BEGIN

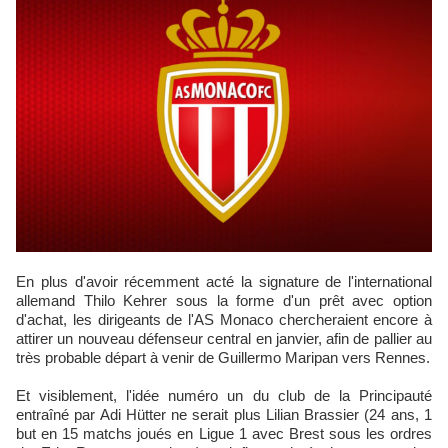
En plus d'avoir récemment acté la signature de l'international
allemand Thilo Kehrer sous la forme d'un prêt avec option
d'achat, les dirigeants de l'AS Monaco chercheraient encore à
attirer un nouveau défenseur central en janvier, afin de pallier au
très probable départ à venir de Guillermo Maripan vers Rennes.
Et visiblement, l'idée numéro un du club de la Principauté
entraîné par Adi Hütter ne serait plus Lilian Brassier (24 ans, 1
but en 15 matchs joués en Ligue 1 avec Brest sous les ordres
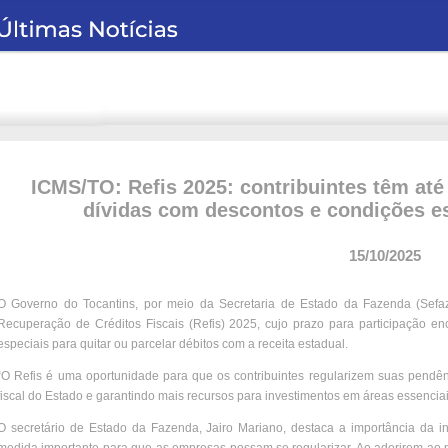
ICMS/TO: Refis 2025: contribuintes têm até
dívidas com descontos e condições e
15/10/2025
O Governo do Tocantins, por meio da Secretaria de Estado da Fazenda (Sefaz)
Recuperação de Créditos Fiscais (Refis) 2025, cujo prazo para participação enc
especiais para quitar ou parcelar débitos com a receita estadual.
“O Refis é uma oportunidade para que os contribuintes regularizem suas pendên
fiscal do Estado e garantindo mais recursos para investimentos em áreas essenciai
O secretário de Estado da Fazenda, Jairo Mariano, destaca a importância da in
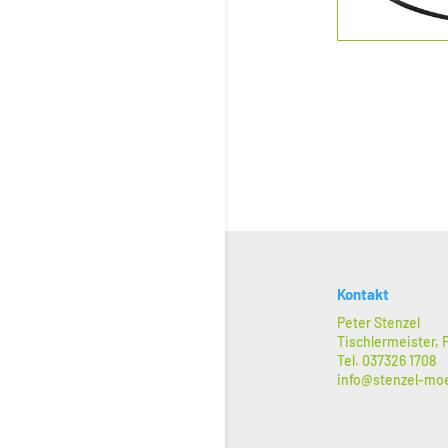
Kontakt
Peter Stenzel
Tischlermeister,
Tel. 037326 1708
info@stenzel-mo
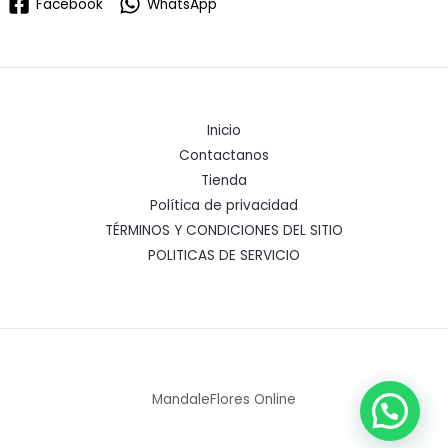
Facebook
WhatsApp
Inicio
Contactanos
Tienda
Política de privacidad
TÉRMINOS Y CONDICIONES DEL SITIO
POLITICAS DE SERVICIO
MandaleFlores Online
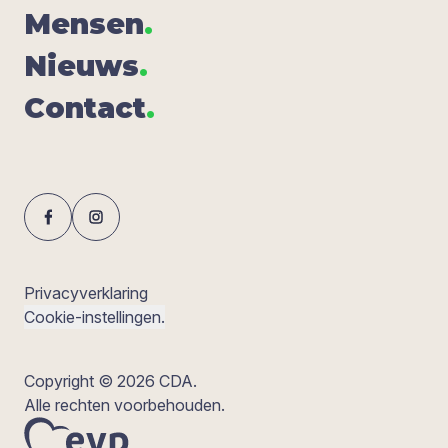
Men­sen
.
Nieuws
.
Con­tact
.
Privacyverklaring
Cookie-instellingen.
Copyright © 2026 CDA.
Alle rechten voorbehouden.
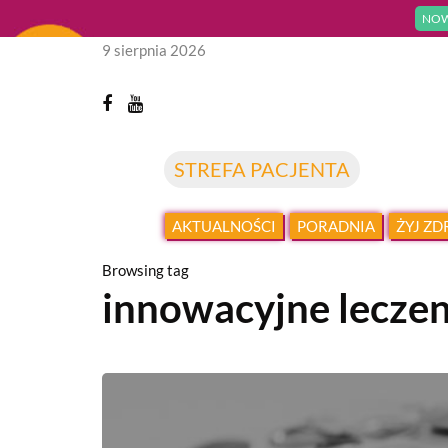
NOW
9 sierpnia 2026
STREFA PACJENTA
AKTUALNOŚCI
PORADNIA
ŻYJ Z
Browsing tag
innowacyjne leczen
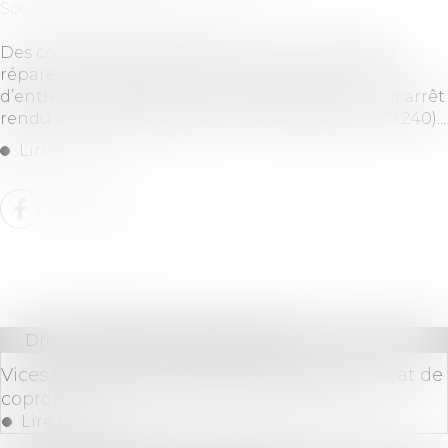
Source :
immobilier.lefigaro.fr
Des copropriétaires peuvent être condamnés à
réparer le préjudice causé aux tiers par un seul
d’entre eux, a jugé la Cour de cassation, dans un arrêt
rendu le 21 avril 2022 (Cass. Civ 3, 21.4.2022, P 21-12.240)...
Lire la suite
Droit immobilier
/
Copropriété
Vices cachés et remise en état par le syndicat de
copropriété : quid de l’action estimatoire ?
Lire la suite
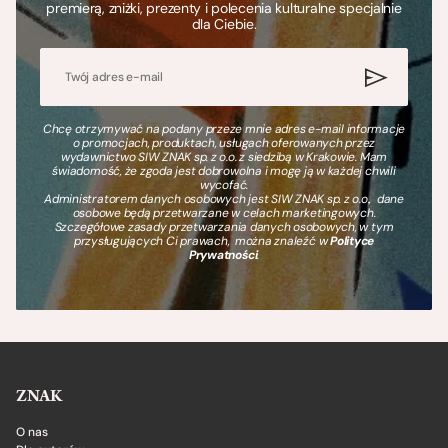
premierą, zniżki, prezenty i polecenia kulturalne specjalnie
dla Ciebie.
Chcę otrzymywać na podany przeze mnie adres e-mail informacje
o promocjach, produktach, usługach oferowanych przez
wydawnictwo SIW ZNAK sp. z o.o. z siedzibą w Krakowie. Mam
świadomość, że zgoda jest dobrowolna i mogę ją w każdej chwili
wycofać.
Administratorem danych osobowych jest SIW ZNAK sp. z o.o., dane
osobowe będą przetwarzane w celach marketingowych.
Szczegółowe zasady przetwarzania danych osobowych, w tym
przysługujących Ci prawach, można znaleźć w
Polityce
Prywatności
.
ZNAK
O nas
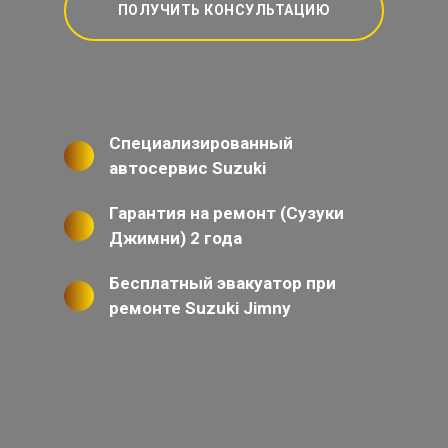
ПОЛУЧИТЬ КОНСУЛЬТАЦИЮ
Специализированный
автосервис Suzuki
Гарантия на ремонт (Сузуки
Джимни) 2 года
Бесплатный эвакуатор при
ремонте Suzuki Jimny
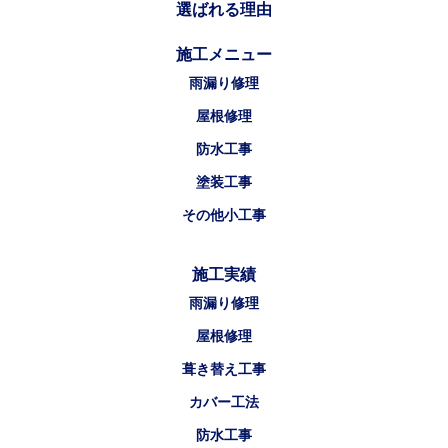
選ばれる理由
施工メニュー
雨漏り修理
屋根修理
防水工事
塗装工事
その他小工事
施工実績
雨漏り修理
屋根修理
葺き替え工事
カバー工法
防水工事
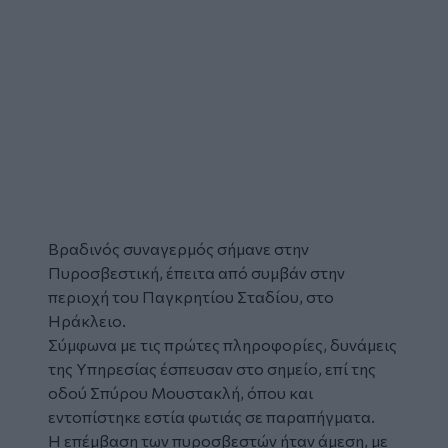
Βραδινός συναγερμός σήμανε στην
Πυροσβεστική,
έπειτα από συμβάν στην
περιοχή του Παγκρητίου Σταδίου, στο
Ηράκλειο.
Σύμφωνα με τις πρώτες πληροφορίες, δυνάμεις
της Υπηρεσίας έσπευσαν στο σημείο, επί της
οδού Σπύρου Μουστακλή, όπου και
εντοπίστηκε εστία φωτιάς σε παραπήγματα.
Η επέμβαση των πυροσβεστών ήταν άμεση, με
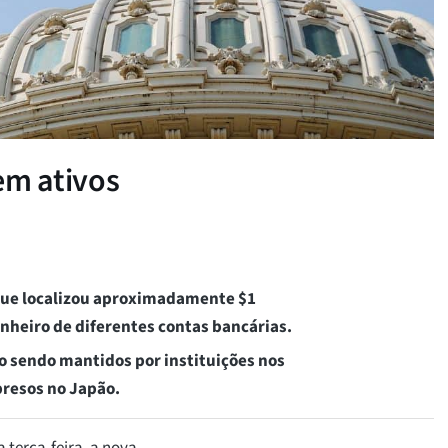
em ativos
que localizou aproximadamente $1
inheiro de diferentes contas bancárias.
o sendo mantidos por instituições nos
presos no Japão.
terça-feira, a nova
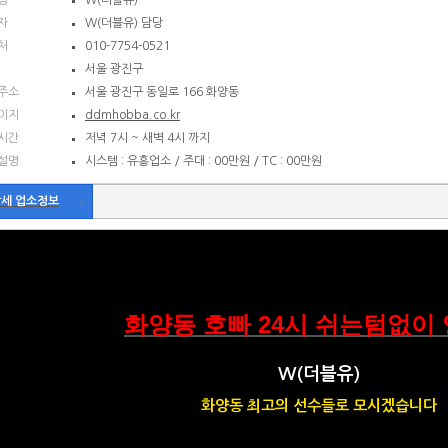
명
W(더블유)
자
W(더블유) 담당
처
010-7754-0521
서울 광진구
주소
서울 광진구 동일로 166 화양동
이지
ddmhobba.co.kr
시간
저녁 7시 ~ 새벽 4시 까지
설명
시스템 : 유흥업소 / 주대 : 00만원 / TC : 00만원
세 업소정보
화양동 호빠 24시 쉬는텀없이
W(더블유)
화양동 최고의 선수들로 모시겠습니다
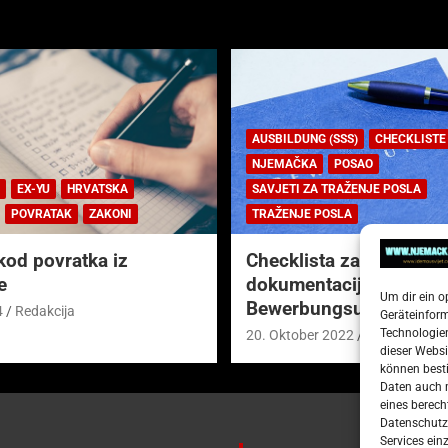
AUSBILDUNG (SSS)
CHECKLISTE
NJEMAČKA
POSAO
EX-YU
HRVATSKA
SAVJETI ZA TRAŽENJE POSLA
POVRATAK
ZAKONI
TRAŽENJE POSLA
kod povratka iz
Checklista za prijavnu
e
dokumentaciju (njem.
Um dir ein o
Bewerbungsunterlagen
4
Redakcija
Geräteinfor
Technologien
20. Oktober 2022
Redakcija
dieser Websi
können besti
Daten auch m
eines berech
Datenschutze
Services ein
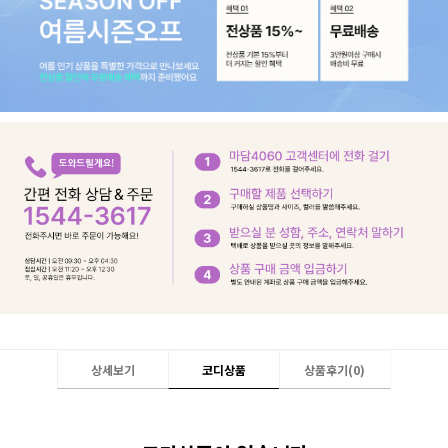
상세보기
코디상품
상품후기(
0
)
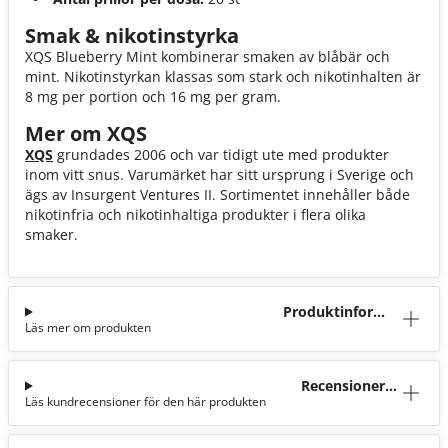
Smak & nikotinstyrka
XQS Blueberry Mint kombinerar smaken av blåbär och
mint. Nikotinstyrkan klassas som stark och nikotinhalten är
8 mg per portion och 16 mg per gram.
Mer om XQS
XQS
grundades 2006 och var tidigt ute med produkter
inom vitt snus. Varumärket har sitt ursprung i Sverige och
ägs av Insurgent Ventures II. Sortimentet innehåller både
nikotinfria och nikotinhaltiga produkter i flera olika
smaker.
Produktinforma
Läs mer om produkten
tion
Recensioner
Läs kundrecensioner för den här produkten
(122)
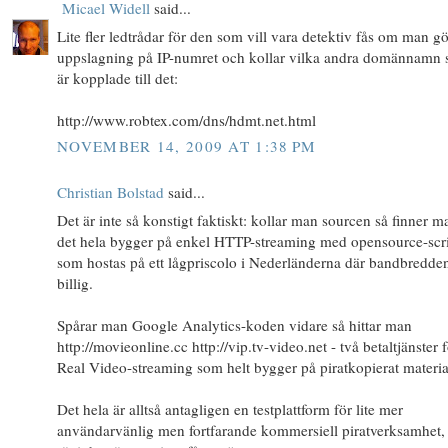
Micael Widell
said...
Lite fler ledtrådar för den som vill vara detektiv fås om man g
uppslagning på IP-numret och kollar vilka andra domännamn
är kopplade till det:
http://www.robtex.com/dns/hdmt.net.html
NOVEMBER 14, 2009 AT 1:38 PM
Christian Bolstad
said...
Det är inte så konstigt faktiskt: kollar man sourcen så finner ma
det hela bygger på enkel HTTP-streaming med opensource-scr
som hostas på ett lågpriscolo i Nederländerna där bandbredden
billig.
Spårar man Google Analytics-koden vidare så hittar man
http://movieonline.cc http://vip.tv-video.net - två betaltjänster 
Real Video-streaming som helt bygger på piratkopierat materia
Det hela är alltså antagligen en testplattform för lite mer
användarvänlig men fortfarande kommersiell piratverksamhet,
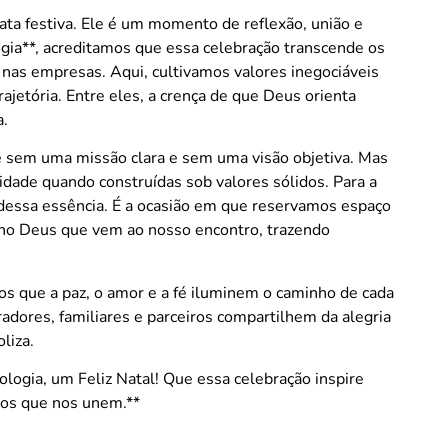
ata festiva. Ele é um momento de reflexão, união e
ia**, acreditamos que essa celebração transcende os
nas empresas. Aqui, cultivamos valores inegociáveis
ajetória. Entre eles, a crença de que Deus orienta
a.
 sem uma missão clara e sem uma visão objetiva. Mas
idade quando construídas sob valores sólidos. Para a
dessa essência. É a ocasião em que reservamos espaço
no Deus que vem ao nosso encontro, trazendo
os que a paz, o amor e a fé iluminem o caminho de cada
adores, familiares e parceiros compartilhem da alegria
liza.
logia, um Feliz Natal! Que essa celebração inspire
ços que nos unem.**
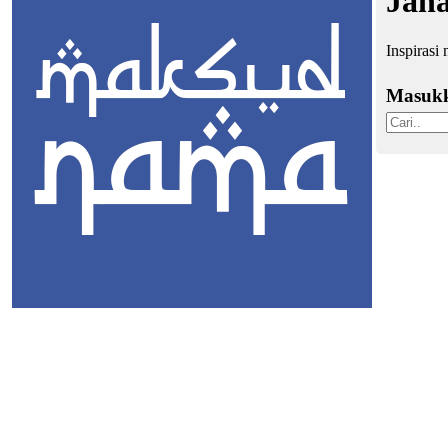
Jan
Inspirasi
Masuk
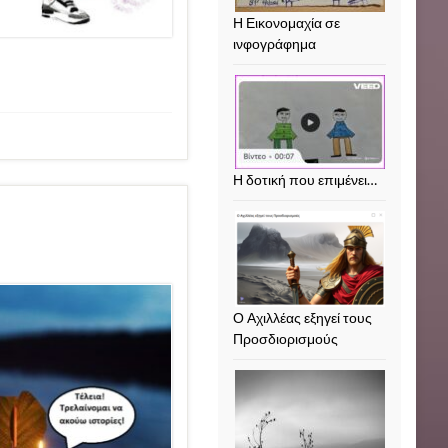
Η Εικονομαχία σε
ινφογράφημα
Η δοτική που επιμένει…
Ο Αχιλλέας εξηγεί τους
Προσδιορισμούς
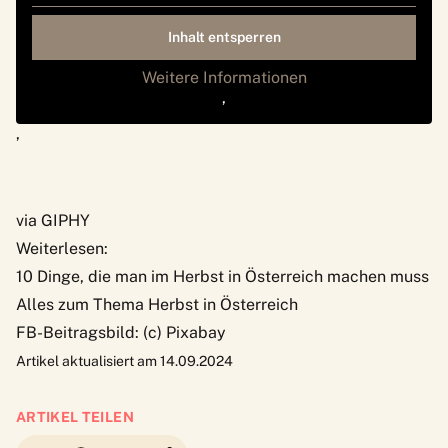
Inhalt entsperren
Weitere Informationen
‚
‚
via GIPHY
Weiterlesen:
10 Dinge, die man im Herbst in Österreich machen muss
Alles zum Thema Herbst in Österreich
FB-Beitragsbild: (c) Pixabay
Artikel aktualisiert am 14.09.2024
ARTIKEL TEILEN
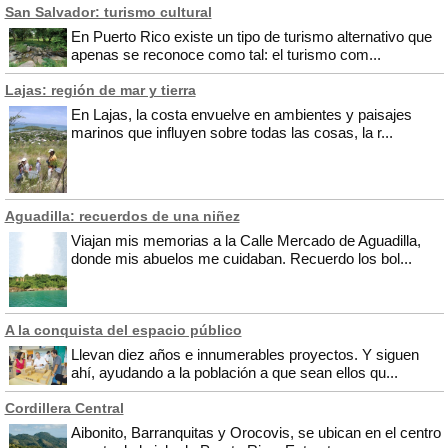
San Salvador: turismo cultural
En Puerto Rico existe un tipo de turismo alternativo que
apenas se reconoce como tal: el turismo com...
Lajas: región de mar y tierra
En Lajas, la costa envuelve en ambientes y paisajes
marinos que influyen sobre todas las cosas, la r...
Aguadilla: recuerdos de una niñez
Viajan mis memorias a la Calle Mercado de Aguadilla,
donde mis abuelos me cuidaban. Recuerdo los bol...
A la conquista del espacio público
Llevan diez años e innumerables proyectos. Y siguen
ahí, ayudando a la población a que sean ellos qu...
Cordillera Central
Aibonito, Barranquitas y Orocovis, se ubican en el centro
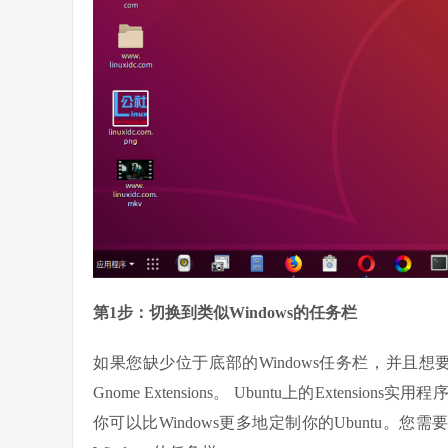
第1步：切换到类似Windows的任务栏
如果您缺少位于底部的Windows任务栏，并且想
Gnome Extensions。 Ubuntu上的Exte
你可以比Windows更多地定制你的Ubuntu。您需要下载Gn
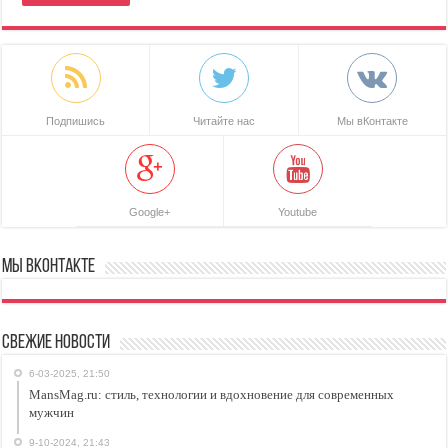
Подпишись
Читайте нас
Мы вКонтакте
Google+
Youtube
Мы ВКонтакте
Свежие новости
6-03-2025, 21:50
MansMag.ru: стиль, технологии и вдохновение для современных
мужчин
9-10-2024, 21:43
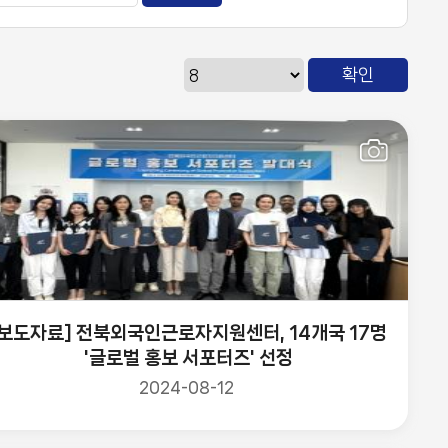
[보도자료] 전북외국인근로자지원센터, 14개국 17명
'글로벌 홍보 서포터즈' 선정
2024-08-12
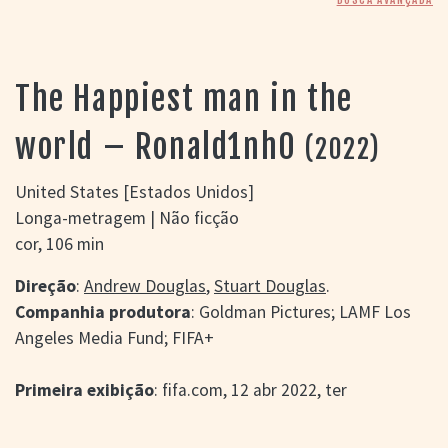
> SALAS
> ARQUIVO
PORTAL DO
CINEMA GAÚCHO
The Happiest man in the
> APRESENTAÇÃO
> BUSCA AVANÇADA
world – Ronald1nh0
(2022)
> LISTA DE FILMES
> FILMOGRAFIAS DE
United States [Estados Unidos]
CINEASTAS
Longa-metragem | Não ficção
> DISCOGRAFIAS
cor, 106 min
> BIBLIOGRAFIAS
CONTATO E
Direção
:
Andrew Douglas
,
Stuart Douglas
.
LOCALIZAÇÃO
Companhia produtora
: Goldman Pictures; LAMF Los
Angeles Media Fund; FIFA+
Primeira exibição
: fifa.com, 12 abr 2022, ter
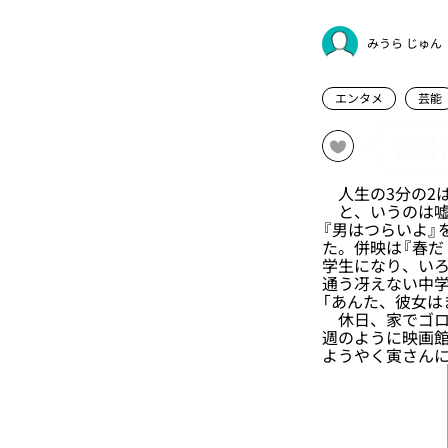
みうら じゅん
エンタメ
芸能
人生の3分の2
と、いうのは嘘
『男はつらいよ』
た。併映は『春だ
学生になり、い
通う冴えない中
「あんた、彼女は
休日、家でゴロ
週のように映画館
ようやく寅さん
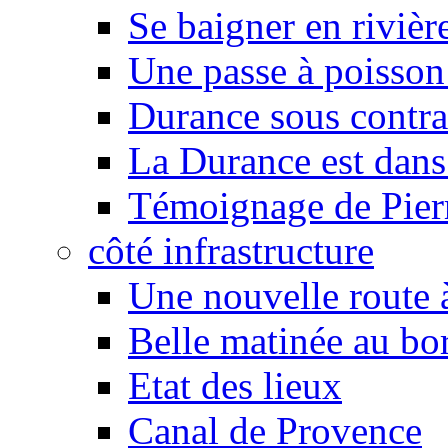
Se baigner en rivièr
Une passe à poisson
Durance sous contra
La Durance est dans 
Témoignage de Pier
côté infrastructure
Une nouvelle route à
Belle matinée au bo
Etat des lieux
Canal de Provence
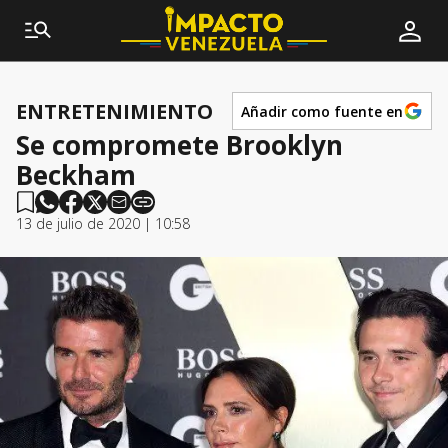
ENTRETENIMIENTO
Añadir como fuente en
Se compromete Brooklyn
Beckham
13 de julio de 2020 | 10:58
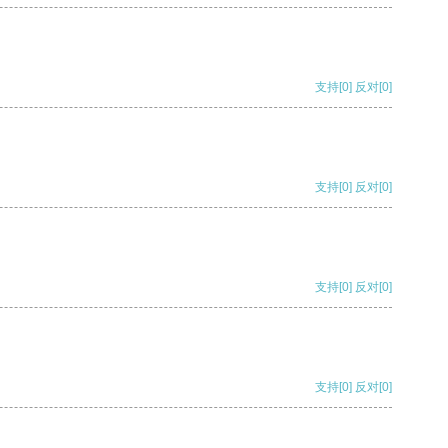
支持
[0]
反对
[0]
支持
[0]
反对
[0]
支持
[0]
反对
[0]
支持
[0]
反对
[0]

END

WHAT IS BEING ASKED: Your reply must consist solely of the count of lines in the listing above that hold the string "immobilier".

RESULT OF THIS EXERCISE: 2